In the following paragraph, add DW_FORM_data16 to th list of fixed length
forms.

=====================================================================

(7) In Section 7.5.4, in the bullet for string, in the second unnumbered
bullet, replace the first sentence (which begins "as an offset") with:

+++++++++++++++++++++++++++++++++++++++++++++++++++++++++++++++++++++
  - as an offset into a string table contained in either the .debug_str
    section (DW_FORM_strp) or the .debug_line_str section (DW_FORM_line_strp)
    of the object file.
---------------------------------------------------------------------

=====================================================================

(8) Replace Table 7.25 and its introductory sentence with
+++++++++++++++++++++++++++++++++++++++++++++++++++++++++++++++++++++

    The format encodings used for the directory and file name entries
    in a line number table header are given in Table 7.25
   
        Table 7.25: Line number content type encodings
    
        File entry content type    Value
        ---------------------------------
        DW_LNCT_path +             0x1
        DW_LNCT_include_index +    0x2
        DW_LNCT_timestamp +        0x3
        DW_LNCT_size +             0x4
        DW_LNCT_MD5 +              0x5
        DW_LNCT_lo_user +          0x2000
        DW_LNCT_hi_user +          0x3fff
        ---------------------------------
        + New in DWARF Version 5
    
=====================================================================

(9) In Appendix G, add this line in the table:

+++++++++++++++++++++++++++++++++++++++++++++++++++++++++++++++++++++
    .debug_line_str    -   -   -    *
---------------------------------------------------------------------

=====================================================================

(10) In Appendix B, add the following in Figure B.1 emanating from
((.debug_line)):

+++++++++++++++++++++++++++++++++++++++++++++++++++++++++++++++++++++
    -> [[ DW_FORM_line_strp (r) ]] -> (( .debug_line_str ))
---------------------------------------------------------------------
    where -> indicates an arrow, [[]] indicates a square box and (())
    indicates an oval box,
   
    and in the Notes add:
   
+++++++++++++++++++++++++++++++++++++++++++++++++++++++++++++++++++++
    (r) Path contents in a line number table header can be represented
        by an offset to the beginning of a string in the .debug_line_str
        section using DW_FORM_line_strp.
       
        DW_FORM_line_str may also be used for attributes in the .debug_info
        section, notably DW_AT_comp_dir (not shown).
---------------------------------------------------------------------

Drawing an arrow from the .debug_line oval to the .debug_line_str oval
is not practical. Should I try to invent some kind of connector bubble,
or just let the the above note suffice?

=====================================================================

(11) Add .debug_line_str to the lists in Sections 1.4, 6.2, 7.3.2 and 7.29.

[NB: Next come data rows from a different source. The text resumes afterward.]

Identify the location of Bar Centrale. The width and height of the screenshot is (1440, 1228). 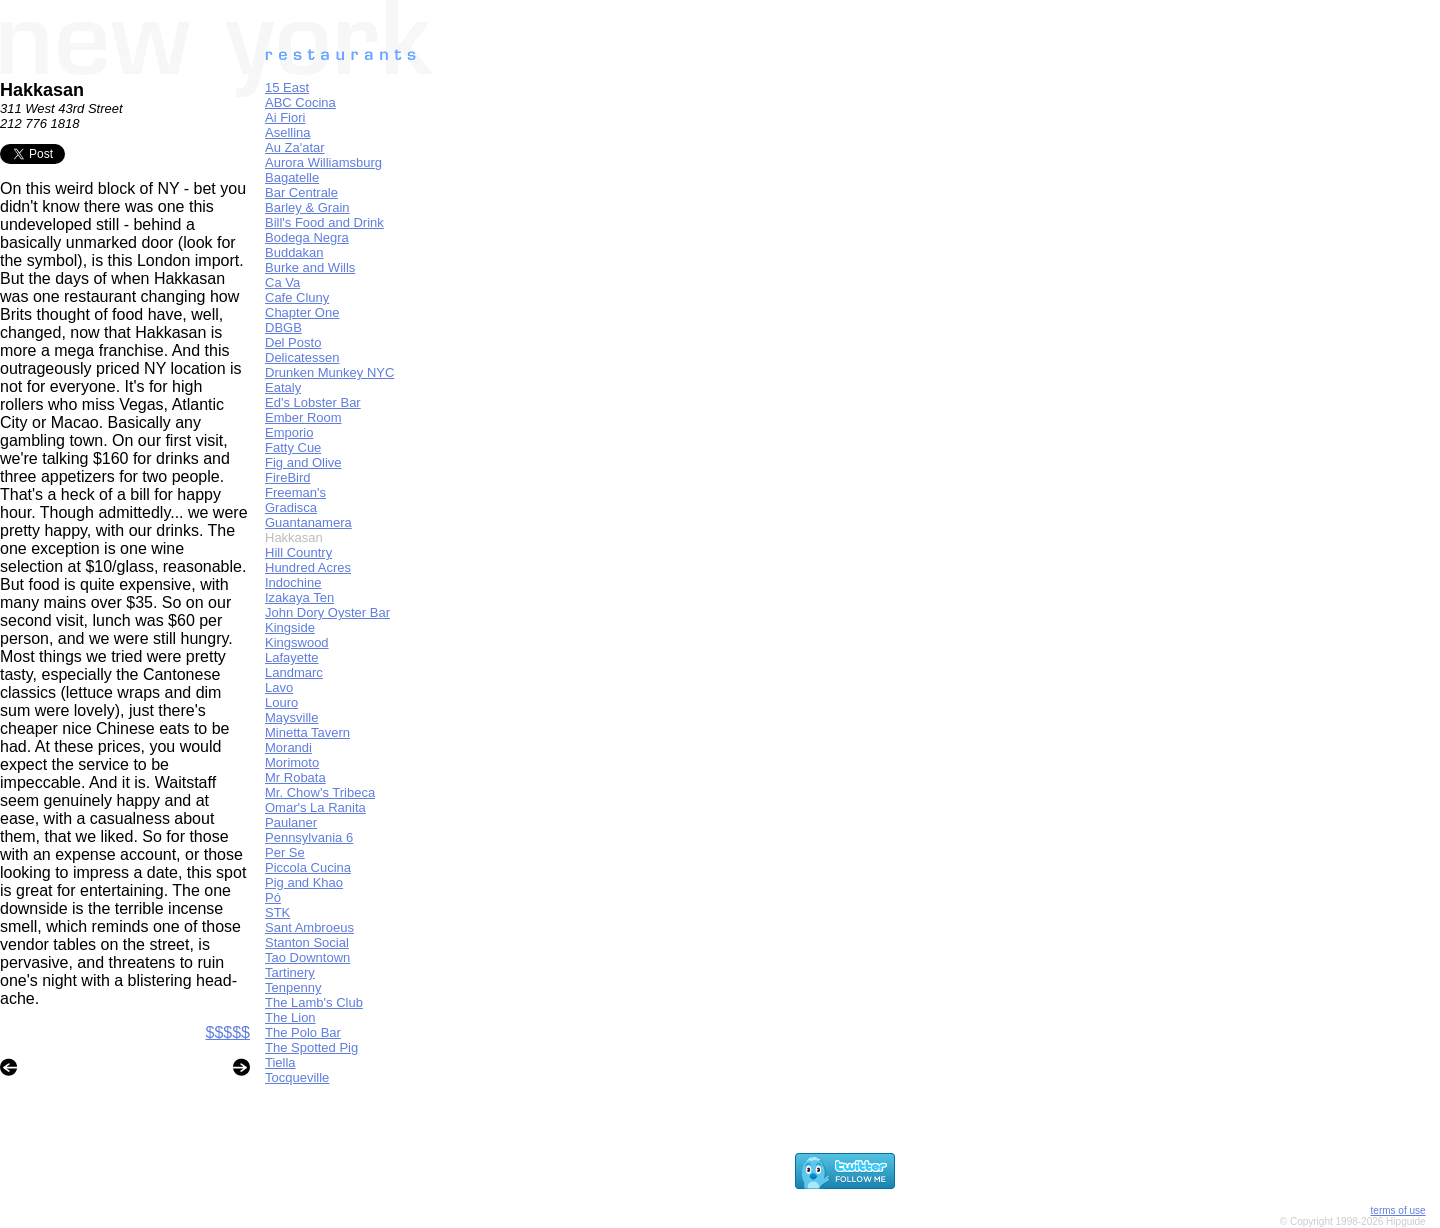 (301, 192). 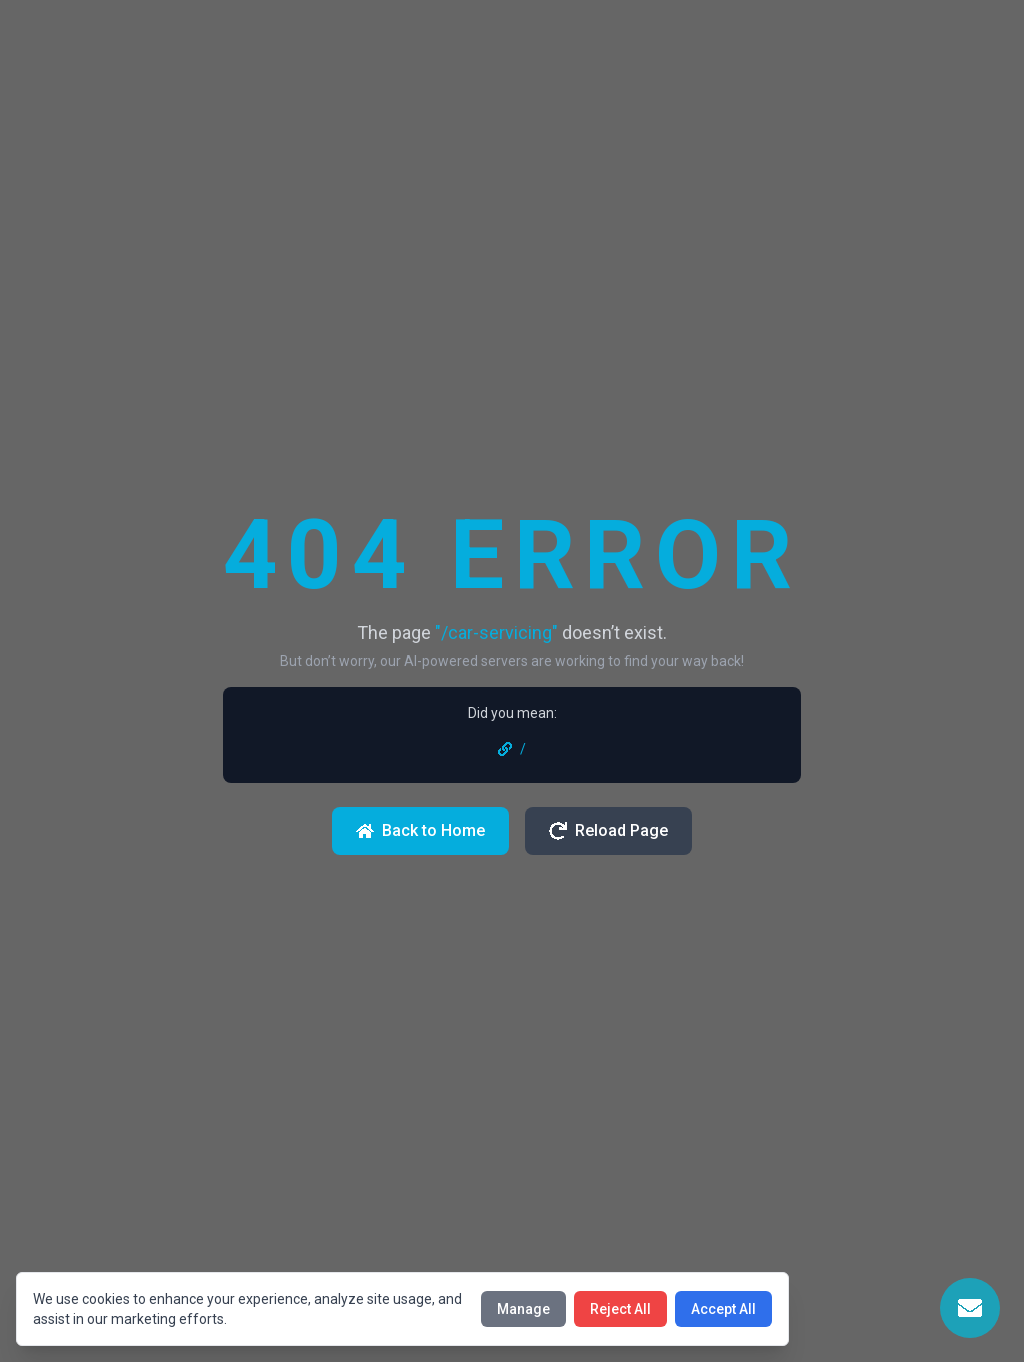 The width and height of the screenshot is (1024, 1362). What do you see at coordinates (620, 1309) in the screenshot?
I see `Reject All` at bounding box center [620, 1309].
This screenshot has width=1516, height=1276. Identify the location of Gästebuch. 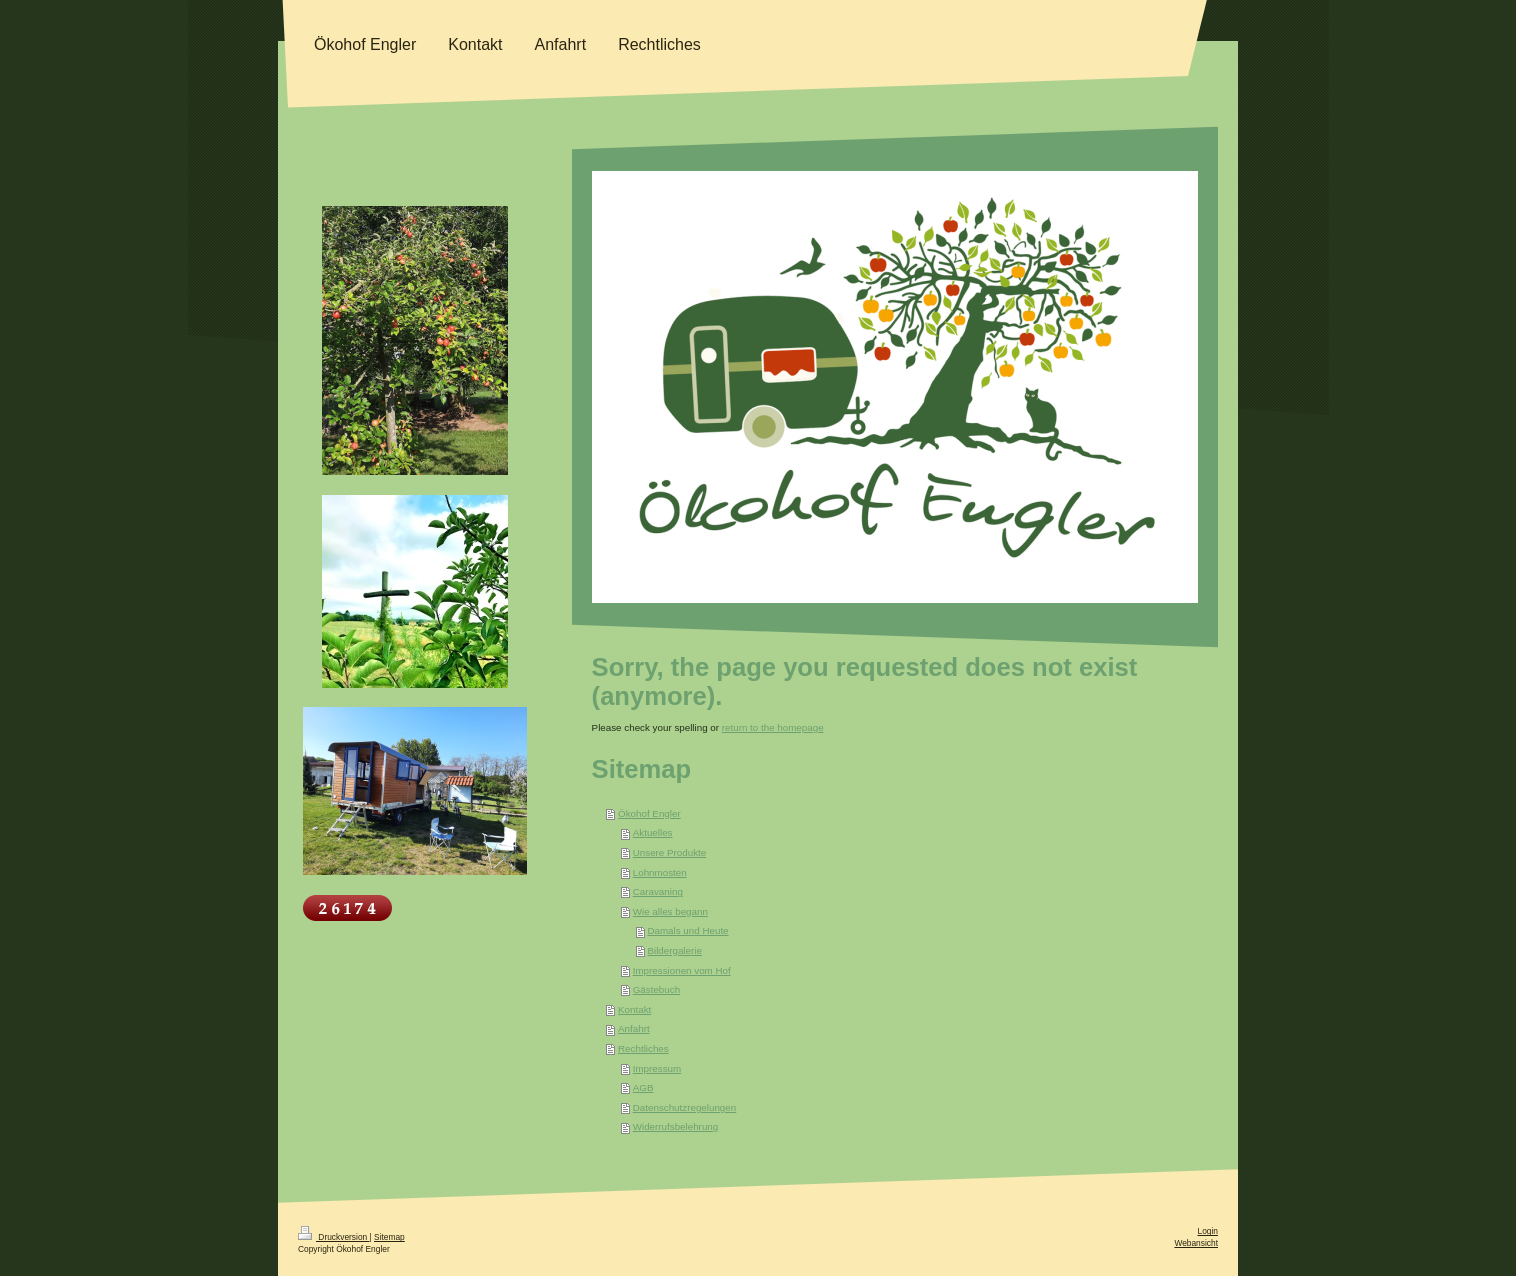 (656, 989).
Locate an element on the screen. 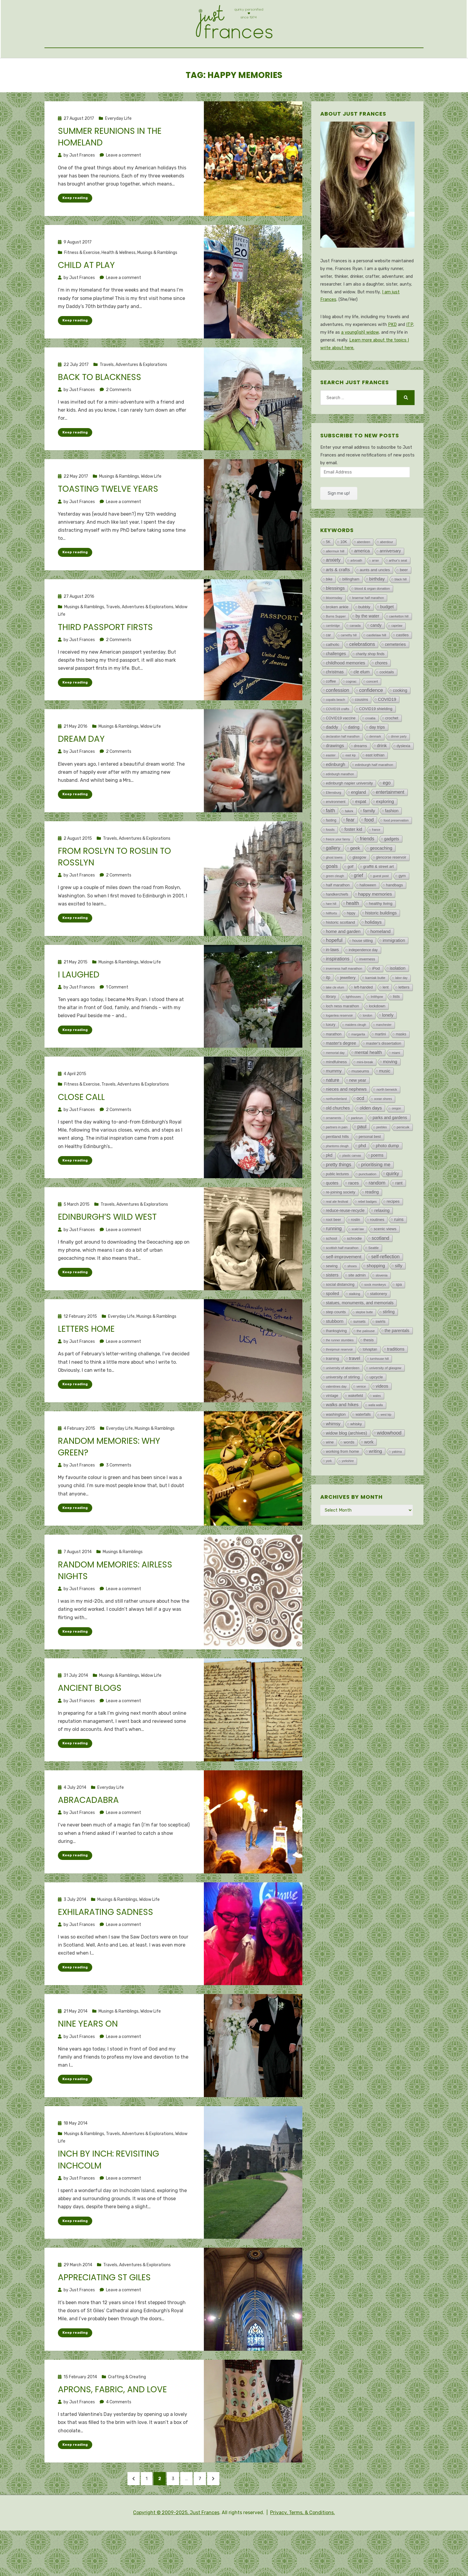 The width and height of the screenshot is (468, 2576). prioritising me [prioritising me (176 items)] is located at coordinates (375, 1196).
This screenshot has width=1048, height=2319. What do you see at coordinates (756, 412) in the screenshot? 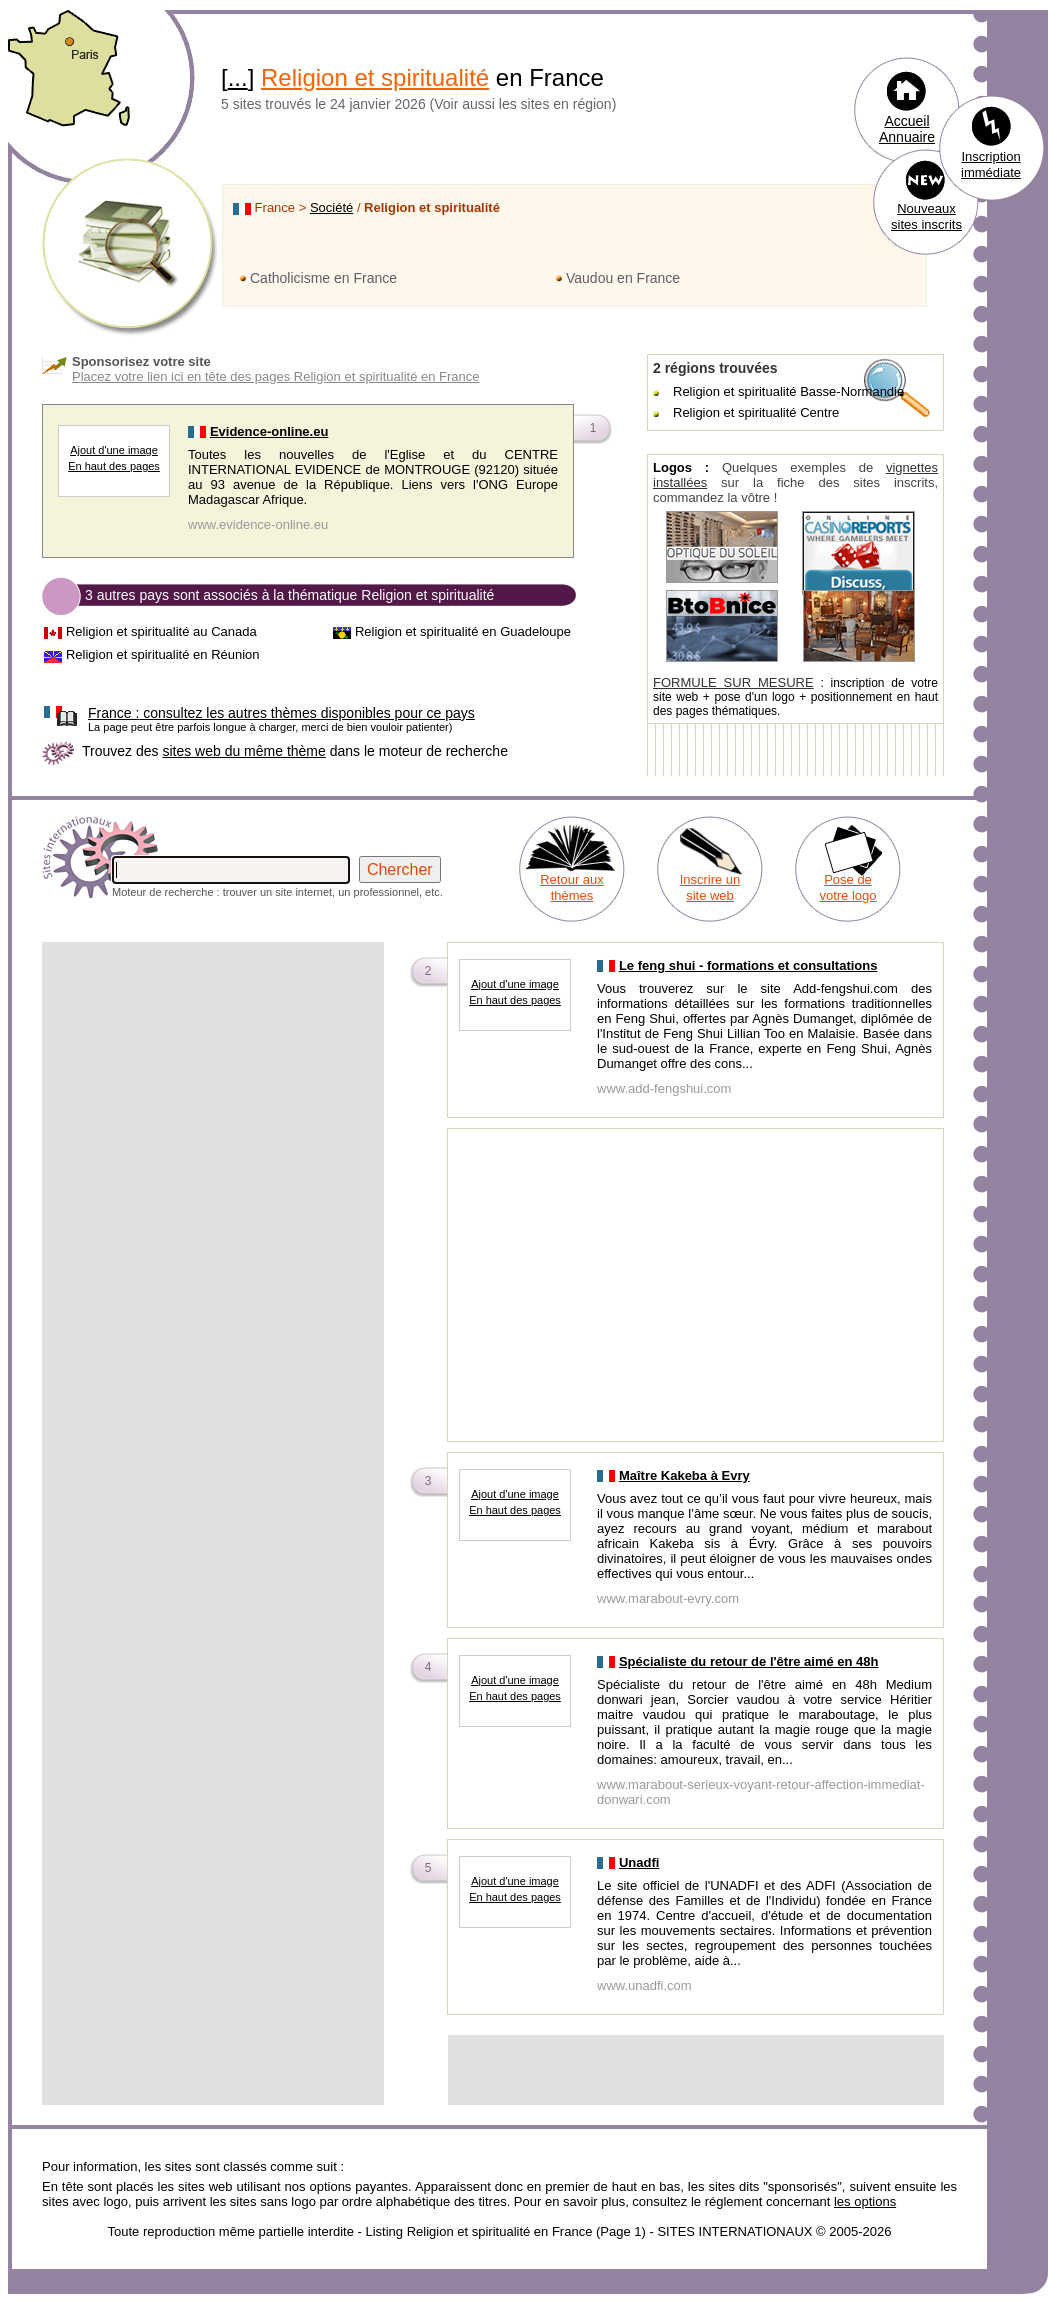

=====================================================================

(12) In Table 7.6, add
 
+++++++++++++++++++++++++++++++++++++++++++++++++++++++++++++++++++++
    DW_FORM_data16 +        0x1c
---------------------------------------------------------------------

=====================================================================

(13) In Appendix Section F.1, at the end of the bullet for
 .debug_line.dwo,  append the following:
 
 ++++++++++++++++++++++++++++++++++++++++++++++++++++++++++++++++++++
 
         In a .dwo file there is no benefit to having a separate string
         section for directories and file names because the primary
         string table will never be stripped. Accordingly, no
         .debug_line_str.dwo is defined. Content descriptions corresponding
         to DW_FORM_line_str in an executable file (for example, in the
         skeleton compilation unit) instead use DW_FORM_strx. This allows
         directory and file name strings to be merged with general
         strings and across compilations in package files (which are not
         subject to potential stripping).

--
Revised 9/9/14.  Previous version: http://dwarfstd.org/issues/140724.1-1.html
Accepted with modifications 9/26/14:
  File zero is primary source file.
  Define_file and define_file_md5 deprecated, codes reserved.